#### RAW DATA
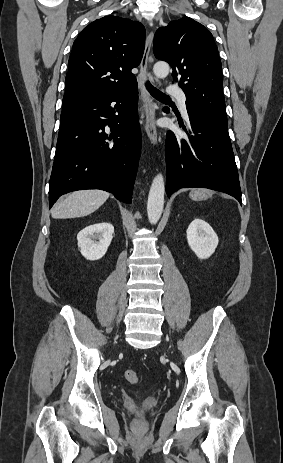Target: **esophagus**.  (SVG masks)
<instances>
[{"instance_id":"34e87169","label":"esophagus","mask_w":283,"mask_h":463,"mask_svg":"<svg viewBox=\"0 0 283 463\" xmlns=\"http://www.w3.org/2000/svg\"><path fill=\"white\" fill-rule=\"evenodd\" d=\"M153 42V32H149L146 38V45L143 54V58L140 64V88L141 94L143 97L144 102V109L146 114V124L145 130L147 136L149 137L152 144H157V130L155 126V118H156V103L153 101V98L147 91L146 82L150 73L148 72V65L150 63V50Z\"/></svg>"}]
</instances>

#### TASK DIRECTIONS
Omit the pictures. Repeat the rest of the data exactly.

#### SOLUTION TO THIS TASK
Target: **esophagus**.  (SVG masks)
<instances>
[{"instance_id":"34e87169","label":"esophagus","mask_w":283,"mask_h":463,"mask_svg":"<svg viewBox=\"0 0 283 463\" xmlns=\"http://www.w3.org/2000/svg\"><path fill=\"white\" fill-rule=\"evenodd\" d=\"M153 42V32H149L146 38V45L143 54V58L140 64V88L141 94L143 97L144 102V109L146 114V124L145 130L147 136L149 137L152 144H157V130L155 126V118H156V103L153 101V98L147 91L146 82L150 73L148 72V65L150 63V50Z\"/></svg>"}]
</instances>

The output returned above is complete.